Micromegas by Voltaire
My rating: 5 of 5 stars
This, for me, is a perfect little book—part science-fiction, part philosophy, and all wit.
I confess that I have always been somewhat lukewarm towards the more famous Candide, perhaps because that book pokes fun at an idea that I have never believed nor even taken seriously—namely, that we live in the best of all possible worlds. But this book explores an idea which I have often contemplated: the smallness of our species in the universe.
In a way, the idea is not very sensible, since size is a relative term, and in any case physical size has nothing to do with importance. Nevertheless, when you look out of a plane window or down a skyscraper, and marvel at the almost comical smallness of buildings, cars, and people, it is an irresistible thought—that all of the things we concern ourselves with are ultimately without consequence.
One can perhaps see this book as a farcical precursor to Carl Sagan’s Pale Blue Dot, which uses science rather than wit to emphasis our littleness. Both books come to the same point: we do not know far more than we know, we cover our ignorance with myths and theories, and we fight and kill one another for absolute trivialities. As one of the book’s philosopher says, “Did you know, for example, that as I am speaking with you, there are 100,000 madmen of our species wearing hats, killing 100,00 other animals wearing turbans, or being massacred by them, and that we have used almost the whole surface of the Earth for this purpose since time immemorial?”
The final message of the book is rather bleak and even nihilistic, if lightened by Voltaire’s humor: that humanity is vanishingly unimportant. This is not exactly good philosophy, nor is it even necessarily good moralizing, since if nothing means anything we might as well do what we want. However, this “cosmic” perspective can, I think, be used to moderate ourselves: as a timely reminder of our ultimate ignorance and of our ultimate insignificance. It can at least help us to take ourselves a little less seriously. And, as Betrand Russell observed of Spinoza’s cosmic philosophy:
There are even times when it is comforting to reflect that human life, with all that it contains of evil and suffering, is an infinitesimal part of the life of the universe. Such reflections may not suffice to constitute a religion, but in a painful world they are a help towards sanity and an antidote to the paralysis of utter despair.

Zadig/L’Ingénu by Voltaire
My rating: 4 of 5 stars
If we must have fables, for heaven’s sake let them at least be emblems of truth.
Here are two more tales of Voltaire, one written before and one after the famous Candide. All three center on a young man in love with a beautiful girl, whose love is thwarted as he is tossed about by fortune. Yet in content and tone the three are fairly divergent.

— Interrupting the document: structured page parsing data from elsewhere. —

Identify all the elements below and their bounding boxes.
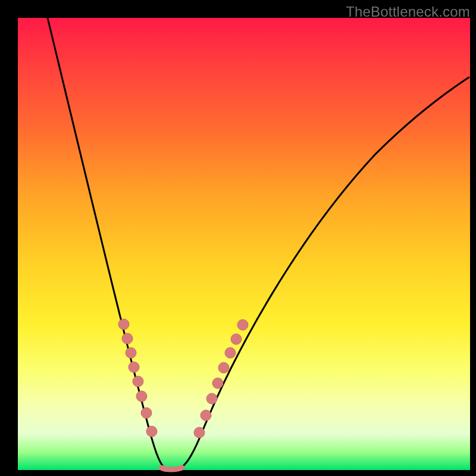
curve-left-branch (48, 18, 170, 469)
dots-left-dot (129, 362, 139, 372)
dots-right-dot (225, 347, 236, 358)
dots-right-dot (194, 427, 205, 438)
dots-left-dot (122, 333, 133, 344)
curve-right-branch (178, 77, 469, 469)
curve-bottom-marker-path (161, 468, 182, 469)
dots-left-group (118, 319, 157, 437)
dots-right-group (194, 320, 248, 438)
watermark-text: TheBottleneck.com (346, 4, 470, 20)
dots-left-dot (118, 319, 129, 330)
dots-right-dot (218, 362, 229, 373)
dots-left-dot (126, 347, 136, 358)
dots-right-dot (201, 410, 211, 421)
dots-right-dot (212, 378, 223, 389)
dots-right-dot (231, 334, 242, 345)
dots-left-dot (141, 408, 152, 418)
dots-right-dot (237, 320, 248, 330)
chart-frame: TheBottleneck.com (0, 0, 476, 476)
dots-left-dot (136, 391, 147, 402)
dots-right-dot (206, 393, 217, 404)
curve-group (48, 18, 469, 469)
dots-left-dot (146, 426, 157, 437)
plot-area (18, 18, 470, 470)
dots-left-dot (133, 376, 143, 387)
curve-svg (18, 18, 470, 470)
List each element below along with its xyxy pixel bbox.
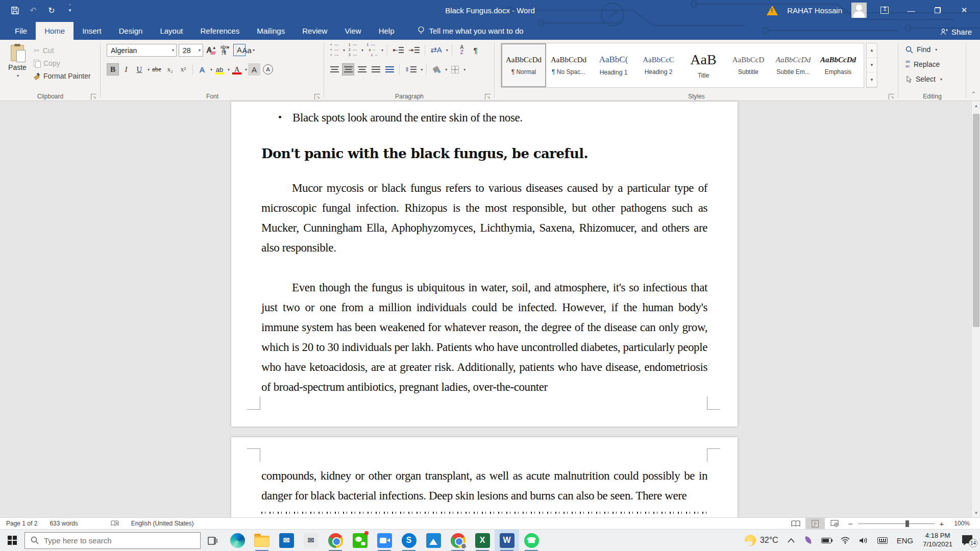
clock[interactable]: 4:18 PM 7/10/2021 <box>918 532 958 549</box>
language-switcher[interactable]: ENG <box>892 530 918 551</box>
borders-dropdown-arrow[interactable]: ▾ <box>463 67 465 72</box>
highlight-dropdown-arrow[interactable]: ▾ <box>228 67 230 72</box>
style-heading-2[interactable]: AaBbCcCHeading 2 <box>636 43 681 87</box>
shading-button[interactable] <box>430 63 443 76</box>
line-spacing-button[interactable]: ⇕ <box>403 63 418 76</box>
increase-indent-button[interactable]: ⇥ <box>407 44 421 56</box>
numbering-dropdown-arrow[interactable]: ▾ <box>361 48 363 53</box>
italic-button[interactable]: I <box>120 63 132 76</box>
find-dropdown-arrow[interactable]: ▾ <box>935 47 937 52</box>
tab-layout[interactable]: Layout <box>151 22 191 40</box>
subscript-button[interactable]: x₂ <box>164 63 176 76</box>
user-name[interactable]: RAHAT Hossain <box>787 6 842 15</box>
print-layout-button[interactable] <box>805 518 825 529</box>
tab-home[interactable]: Home <box>36 22 74 40</box>
volume-tray-icon[interactable] <box>854 530 873 551</box>
battery-tray-icon[interactable] <box>817 530 836 551</box>
style-emphasis[interactable]: AaBbCcDdEmphasis <box>816 43 861 87</box>
word-count[interactable]: 633 words <box>43 520 84 527</box>
restore-button[interactable] <box>929 0 946 20</box>
text-effects-dropdown-arrow[interactable]: ▾ <box>210 67 212 72</box>
find-button[interactable]: Find ▾ <box>905 44 942 55</box>
close-button[interactable]: ✕ <box>955 0 973 20</box>
character-border-button[interactable]: A <box>233 44 246 56</box>
tab-review[interactable]: Review <box>293 22 336 40</box>
share-button[interactable]: Share <box>940 28 972 36</box>
read-mode-button[interactable] <box>786 518 805 529</box>
enclose-characters-button[interactable]: A <box>261 63 275 76</box>
font-dialog-launcher-icon[interactable]: ↘ <box>314 94 320 99</box>
tab-file[interactable]: File <box>6 22 36 40</box>
bullets-dropdown-arrow[interactable]: ▾ <box>343 48 345 53</box>
superscript-button[interactable]: x² <box>177 63 189 76</box>
paragraph-dialog-launcher-icon[interactable]: ↘ <box>485 94 491 99</box>
tab-help[interactable]: Help <box>370 22 403 40</box>
web-layout-button[interactable] <box>825 518 844 529</box>
clear-formatting-button[interactable]: A <box>203 44 215 56</box>
borders-button[interactable] <box>449 63 461 76</box>
collapse-ribbon-icon[interactable]: ⌃ <box>971 91 976 97</box>
styles-dialog-launcher-icon[interactable]: ↘ <box>889 94 894 99</box>
scrollbar-thumb[interactable] <box>973 114 979 327</box>
asian-layout-dropdown-arrow[interactable]: ▾ <box>446 48 448 53</box>
styles-scroll-down-icon[interactable]: ▼ <box>867 58 877 73</box>
text-highlight-button[interactable]: ab <box>213 63 226 76</box>
touch-keyboard-tray-icon[interactable] <box>873 530 892 551</box>
justify-button[interactable] <box>370 63 382 76</box>
zoom-slider-handle[interactable] <box>905 520 909 527</box>
underline-button[interactable]: U <box>133 63 145 76</box>
strikethrough-button[interactable]: abe <box>151 63 163 76</box>
bold-button[interactable]: B <box>107 63 119 76</box>
start-button[interactable] <box>0 530 24 551</box>
zoom-level[interactable]: 100% <box>948 520 976 527</box>
font-color-button[interactable]: A <box>231 63 243 76</box>
taskbar-app-chrome-profile[interactable] <box>446 530 470 551</box>
text-effects-button[interactable]: A <box>196 63 208 76</box>
tab-references[interactable]: References <box>191 22 248 40</box>
distribute-button[interactable] <box>383 63 396 76</box>
style-no-spac[interactable]: AaBbCcDd¶ No Spac... <box>546 43 591 87</box>
tell-me-box[interactable]: Tell me what you want to do <box>418 26 524 40</box>
multilevel-list-button[interactable]: 1 —— a — i — <box>365 44 379 56</box>
taskbar-app-google-chrome[interactable] <box>323 530 348 551</box>
user-avatar[interactable] <box>851 3 867 18</box>
vertical-scrollbar[interactable]: ▲ ▼ <box>971 102 980 517</box>
align-center-button[interactable] <box>342 63 354 76</box>
paste-button[interactable]: Paste ▾ <box>4 43 31 90</box>
styles-scroll-up-icon[interactable]: ▲ <box>867 43 877 58</box>
show-formatting-marks-button[interactable]: ¶ <box>470 44 482 56</box>
ribbon-display-options-icon[interactable] <box>876 0 893 20</box>
copy-button[interactable]: Copy <box>34 58 91 69</box>
multilevel-dropdown-arrow[interactable]: ▾ <box>381 48 383 53</box>
font-size-combo[interactable]: 28▾ <box>179 44 203 57</box>
phonetic-guide-button[interactable]: abc A <box>218 44 230 56</box>
zoom-out-icon[interactable]: − <box>848 519 853 528</box>
style-normal[interactable]: AaBbCcDd¶ Normal <box>501 43 546 87</box>
select-dropdown-arrow[interactable]: ▾ <box>940 77 942 82</box>
asian-layout-button[interactable]: ⇄A <box>429 44 444 56</box>
paste-dropdown-arrow[interactable]: ▾ <box>17 73 19 78</box>
pen-tray-icon[interactable] <box>799 530 817 551</box>
scroll-down-arrow-icon[interactable]: ▼ <box>972 509 980 517</box>
style-subtitle[interactable]: AaBbCcDSubtitle <box>726 43 771 87</box>
style-title[interactable]: AaBTitle <box>681 43 726 87</box>
align-left-button[interactable] <box>328 63 340 76</box>
show-hidden-icons-chevron[interactable] <box>783 530 799 551</box>
proofing-status[interactable] <box>105 520 125 527</box>
character-shading-button[interactable]: A <box>248 63 260 76</box>
document-page-1[interactable]: • Black spots look around the entire ski… <box>231 102 738 427</box>
taskbar-app-skype[interactable]: S <box>397 530 421 551</box>
wifi-tray-icon[interactable] <box>836 530 854 551</box>
page-indicator[interactable]: Page 1 of 2 <box>0 520 43 527</box>
sort-button[interactable]: AZ <box>456 44 468 56</box>
zoom-slider[interactable]: − + <box>848 519 944 528</box>
taskbar-app-microsoft-edge[interactable] <box>225 530 250 551</box>
format-painter-button[interactable]: Format Painter <box>34 70 91 82</box>
warning-icon[interactable] <box>767 6 778 15</box>
taskbar-app-word[interactable]: W <box>495 530 519 551</box>
action-center-button[interactable]: 14 <box>958 530 980 551</box>
taskbar-app-excel[interactable]: X <box>470 530 495 551</box>
taskbar-app-video-call[interactable] <box>372 530 397 551</box>
numbering-button[interactable]: 1 —— 2 —— 3 —— <box>347 44 359 56</box>
weather-widget[interactable]: 32°C <box>740 530 783 551</box>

Zadig, the earliest of the tales, is set in the orient of the Arabian Nights. The titular hero is excellent in every way; he is wise, he is dexterous, he is honorable, and he even practices the art of deduction as well as Sherlock Holmes. Yet no matter what he does, misfortune follows close at his heals.

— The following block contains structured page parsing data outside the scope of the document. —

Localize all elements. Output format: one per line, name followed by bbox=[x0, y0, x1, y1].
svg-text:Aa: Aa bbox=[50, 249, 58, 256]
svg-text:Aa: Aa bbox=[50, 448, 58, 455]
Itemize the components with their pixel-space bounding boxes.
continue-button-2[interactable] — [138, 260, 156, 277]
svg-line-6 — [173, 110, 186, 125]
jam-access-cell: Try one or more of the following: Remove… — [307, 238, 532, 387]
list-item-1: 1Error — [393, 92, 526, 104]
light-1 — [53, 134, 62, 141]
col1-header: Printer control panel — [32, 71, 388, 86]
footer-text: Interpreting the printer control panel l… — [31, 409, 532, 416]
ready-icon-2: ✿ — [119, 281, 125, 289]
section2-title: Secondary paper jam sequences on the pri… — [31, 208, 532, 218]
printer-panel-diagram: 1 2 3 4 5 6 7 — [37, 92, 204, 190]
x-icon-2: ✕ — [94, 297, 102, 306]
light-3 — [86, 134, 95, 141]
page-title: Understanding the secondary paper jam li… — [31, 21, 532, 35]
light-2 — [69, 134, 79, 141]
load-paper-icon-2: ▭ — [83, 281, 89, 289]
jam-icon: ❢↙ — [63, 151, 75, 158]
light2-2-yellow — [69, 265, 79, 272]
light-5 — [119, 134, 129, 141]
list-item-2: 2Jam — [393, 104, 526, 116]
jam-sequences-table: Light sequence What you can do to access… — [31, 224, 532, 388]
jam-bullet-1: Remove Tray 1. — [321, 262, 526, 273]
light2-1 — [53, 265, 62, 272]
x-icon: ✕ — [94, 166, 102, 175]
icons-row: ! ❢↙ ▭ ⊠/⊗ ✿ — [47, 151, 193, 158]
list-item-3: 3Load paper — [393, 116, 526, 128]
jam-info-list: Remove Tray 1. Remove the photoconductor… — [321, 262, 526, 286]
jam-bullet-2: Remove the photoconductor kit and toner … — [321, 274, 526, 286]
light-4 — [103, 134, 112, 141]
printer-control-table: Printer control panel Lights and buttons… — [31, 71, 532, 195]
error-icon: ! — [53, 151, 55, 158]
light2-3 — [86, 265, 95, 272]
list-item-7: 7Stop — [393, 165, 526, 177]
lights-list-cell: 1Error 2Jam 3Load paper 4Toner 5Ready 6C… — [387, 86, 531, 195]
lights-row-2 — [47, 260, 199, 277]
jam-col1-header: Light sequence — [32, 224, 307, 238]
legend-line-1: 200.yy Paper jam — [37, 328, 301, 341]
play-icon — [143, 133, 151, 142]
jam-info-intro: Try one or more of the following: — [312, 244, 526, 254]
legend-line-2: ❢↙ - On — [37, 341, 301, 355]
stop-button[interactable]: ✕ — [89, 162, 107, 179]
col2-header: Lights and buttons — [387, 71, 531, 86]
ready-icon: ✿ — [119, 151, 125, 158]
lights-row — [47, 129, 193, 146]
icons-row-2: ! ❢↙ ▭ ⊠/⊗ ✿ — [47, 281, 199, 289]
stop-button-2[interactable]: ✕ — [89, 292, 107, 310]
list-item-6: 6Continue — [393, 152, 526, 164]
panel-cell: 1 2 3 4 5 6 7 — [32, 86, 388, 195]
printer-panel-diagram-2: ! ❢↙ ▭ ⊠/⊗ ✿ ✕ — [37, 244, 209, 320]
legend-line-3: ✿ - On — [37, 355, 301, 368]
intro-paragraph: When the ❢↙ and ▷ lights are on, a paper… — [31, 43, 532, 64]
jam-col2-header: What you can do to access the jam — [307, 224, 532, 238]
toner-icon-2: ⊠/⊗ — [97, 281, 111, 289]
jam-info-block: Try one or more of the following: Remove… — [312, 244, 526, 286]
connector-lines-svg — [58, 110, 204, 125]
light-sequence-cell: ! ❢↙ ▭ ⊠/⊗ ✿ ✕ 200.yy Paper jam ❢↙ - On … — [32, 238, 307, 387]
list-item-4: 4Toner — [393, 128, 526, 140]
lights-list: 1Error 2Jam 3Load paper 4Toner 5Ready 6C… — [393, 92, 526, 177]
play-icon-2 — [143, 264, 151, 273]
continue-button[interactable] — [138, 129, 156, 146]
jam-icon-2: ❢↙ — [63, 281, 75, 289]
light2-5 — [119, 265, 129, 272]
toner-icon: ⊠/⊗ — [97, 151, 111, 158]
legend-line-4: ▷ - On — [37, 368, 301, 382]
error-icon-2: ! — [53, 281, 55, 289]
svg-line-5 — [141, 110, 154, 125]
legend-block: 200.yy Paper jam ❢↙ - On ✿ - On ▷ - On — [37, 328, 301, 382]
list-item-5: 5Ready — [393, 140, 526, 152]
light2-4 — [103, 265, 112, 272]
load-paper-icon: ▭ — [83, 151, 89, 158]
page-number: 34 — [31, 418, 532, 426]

So far the tale more or less resembles Candide. However, Voltaire ends the story on an unexpected note. Zadig’s misfortunes eventually lead him to marry the woman he loves and become king; and the moral is that, as Pope said, all partial evil leads to universal good. In other words, one must trust fate and not presume to denounce bad luck. This is striking because it is the exact moral that Voltaire so mercilessly parodies in Candide. It appears the younger Voltaire was more optimistic.

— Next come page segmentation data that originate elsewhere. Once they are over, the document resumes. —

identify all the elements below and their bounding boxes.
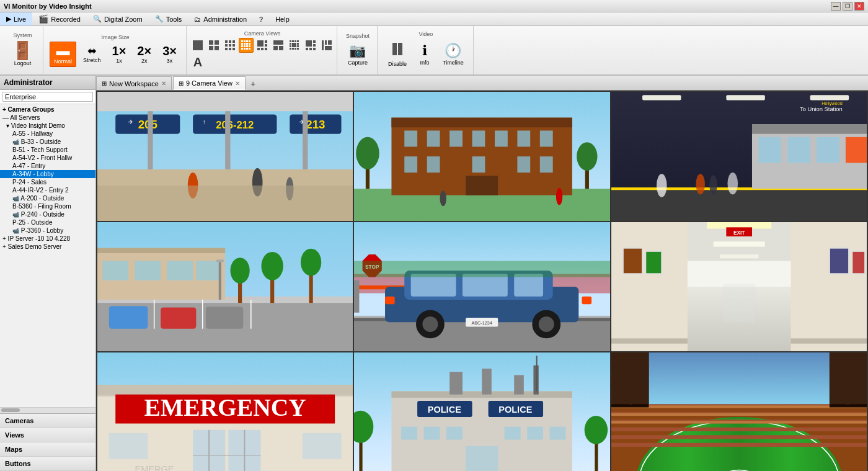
view-1plus5-button[interactable]: [255, 38, 270, 53]
svg-rect-223: [595, 440, 598, 471]
camera-b33-item[interactable]: 📹 B-33 - Outside: [0, 138, 95, 146]
tab-9-camera-view[interactable]: ⊞ 9 Camera View ✕: [173, 76, 246, 90]
camera-cell-8[interactable]: POLICE POLICE: [354, 352, 609, 471]
normal-button[interactable]: ▬ Normal: [50, 42, 76, 67]
2x-button[interactable]: 2× 2x: [133, 42, 156, 66]
camera-tree: + Camera Groups — All Servers ▾ Video In…: [0, 104, 95, 407]
camera-p3360-item[interactable]: 📹 P-3360 - Lobby: [0, 227, 95, 235]
sales-demo-item[interactable]: + Sales Demo Server: [0, 243, 95, 251]
1x-button[interactable]: 1× 1x: [108, 42, 131, 66]
camera-b5360-item[interactable]: B-5360 - Filing Room: [0, 202, 95, 210]
video-insight-demo-item[interactable]: ▾ Video Insight Demo: [0, 122, 95, 130]
menu-zoom[interactable]: 🔍 Digital Zoom: [87, 12, 149, 25]
camera-p24-item[interactable]: P-24 - Sales: [0, 178, 95, 186]
svg-point-101: [356, 137, 379, 169]
camera-cell-1[interactable]: 205 ✈ 206-212 ↑ 213 ✈: [97, 92, 353, 221]
view-2x2-button[interactable]: [206, 38, 221, 53]
view-text-button[interactable]: A: [190, 54, 205, 70]
capture-button[interactable]: 📷 Capture: [343, 40, 372, 68]
stretch-button[interactable]: ⬌ Stretch: [79, 43, 105, 66]
svg-text:POLICE: POLICE: [499, 405, 533, 415]
view-3x3-button[interactable]: [223, 38, 237, 53]
tab-views[interactable]: Views: [0, 428, 95, 442]
svg-rect-30: [257, 40, 264, 47]
view-1x1-button[interactable]: [190, 38, 205, 53]
camera-cell-5[interactable]: STOP: [354, 222, 609, 351]
search-input[interactable]: [2, 92, 93, 102]
svg-rect-36: [273, 40, 283, 45]
camera-groups-header[interactable]: + Camera Groups: [0, 105, 95, 114]
view-4x4-button[interactable]: [239, 38, 254, 53]
camera-cell-9[interactable]: [611, 352, 867, 471]
camera-a200-item[interactable]: 📹 A-200 - Outside: [0, 194, 95, 202]
tab-buttons[interactable]: Buttons: [0, 457, 95, 471]
svg-rect-11: [225, 48, 228, 50]
camera-a47-item[interactable]: A-47 - Entry: [0, 162, 95, 170]
camera-feed-7: EMERGENCY EMERGE: [97, 352, 353, 471]
disable-button[interactable]: Disable: [384, 38, 411, 70]
camera-grid: 205 ✈ 206-212 ↑ 213 ✈: [96, 91, 868, 471]
ip-server-item[interactable]: + IP Server -10 10 4.228: [0, 235, 95, 243]
menu-recorded[interactable]: 🎬 Recorded: [32, 12, 87, 25]
camera-p240-item[interactable]: 📹 P-240 - Outside: [0, 210, 95, 218]
camera-cell-3[interactable]: To Union Station Hollywood: [611, 92, 867, 221]
camera-a55-item[interactable]: A-55 - Hallway: [0, 130, 95, 138]
camera-cell-6[interactable]: EXIT: [611, 222, 867, 351]
tab-new-workspace[interactable]: ⊞ New Workspace ✕: [96, 76, 172, 90]
svg-text:ABC-1234: ABC-1234: [472, 321, 493, 326]
camera-cell-4[interactable]: [97, 222, 353, 351]
sidebar-scrollbar[interactable]: [0, 407, 95, 413]
tab-add-button[interactable]: +: [247, 78, 259, 90]
svg-rect-43: [290, 43, 291, 45]
timeline-button[interactable]: 🕐 Timeline: [438, 40, 468, 68]
svg-rect-215: [424, 427, 440, 440]
tab-maps[interactable]: Maps: [0, 442, 95, 457]
svg-point-105: [556, 188, 562, 205]
menu-tools[interactable]: 🔧 Tools: [149, 12, 188, 25]
view-r2b-button[interactable]: [287, 38, 302, 53]
restore-button[interactable]: ❐: [843, 2, 852, 11]
tab-new-workspace-close[interactable]: ✕: [161, 80, 166, 87]
svg-rect-33: [265, 48, 267, 50]
view-r2a-icon: [273, 40, 284, 51]
all-servers-item[interactable]: — All Servers: [0, 114, 95, 122]
svg-point-120: [657, 174, 667, 197]
svg-rect-56: [309, 48, 312, 50]
camera-a44-item[interactable]: A-44-IR-V2 - Entry 2: [0, 186, 95, 194]
menu-administration[interactable]: 🗂 Administration: [188, 12, 253, 25]
camera-cell-2[interactable]: [354, 92, 609, 221]
camera-cell-7[interactable]: EMERGENCY EMERGE: [97, 352, 353, 471]
svg-rect-178: [622, 248, 642, 274]
svg-rect-2: [215, 40, 219, 45]
recorded-icon: 🎬: [38, 14, 48, 24]
camera-p25-item[interactable]: P-25 - Outside: [0, 218, 95, 227]
view-r2c-button[interactable]: [303, 38, 318, 53]
svg-rect-92: [518, 130, 531, 146]
svg-rect-166: [582, 297, 592, 304]
menu-help-icon[interactable]: ?: [253, 12, 269, 25]
svg-rect-9: [229, 44, 231, 47]
tab-9camera-close[interactable]: ✕: [235, 80, 240, 87]
minimize-button[interactable]: —: [831, 2, 841, 11]
view-r2c-icon: [305, 40, 316, 51]
tab-cameras[interactable]: Cameras: [0, 414, 95, 428]
svg-text:✈: ✈: [128, 119, 133, 125]
camera-a34w-item[interactable]: A-34W - Lobby: [0, 170, 95, 178]
camera-b51-item[interactable]: B-51 - Tech Support: [0, 146, 95, 154]
3x-button[interactable]: 3× 3x: [158, 42, 181, 66]
sidebar-scroll-thumb[interactable]: [1, 408, 20, 412]
svg-rect-25: [249, 45, 250, 47]
logout-button[interactable]: 🚪 Logout: [7, 40, 38, 69]
svg-rect-236: [611, 436, 867, 439]
camera-a54-item[interactable]: A-54-V2 - Front Hallw: [0, 154, 95, 162]
svg-rect-159: [463, 274, 508, 296]
view-r2a-button[interactable]: [271, 38, 286, 53]
menu-help[interactable]: Help: [269, 12, 296, 25]
stretch-icon: ⬌: [87, 45, 97, 56]
close-button[interactable]: ✕: [854, 2, 864, 11]
svg-rect-186: [723, 284, 755, 322]
info-button[interactable]: ℹ Info: [414, 40, 436, 68]
view-r2d-button[interactable]: [319, 38, 334, 53]
svg-rect-198: [109, 433, 148, 459]
menu-live[interactable]: ▶ Live: [0, 12, 32, 25]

The last tale, L’Ingénu (or “The Child of Nature” as the translator renders it) is about an American native who ends up in Breton and tries to integrate. This tale is more pointedly satirical than Zadig, as Voltaire goes out of his way to mock the hypocrisy of French catholics. In tone this tale is not nearly so lighthearted; indeed, in style it is more novelistic than joyfully silly. The final message is that French society is deeply corrupt and that many misfortunes are simply the result of human wickedness. And as the last sentence of the book tells us: “Misfortune is no use at all!”
Optimistic or pessimistic, these two tales are gems of wit from a humane thinker and a sharp writer. Everything I read of the French imp increases my admiration for him.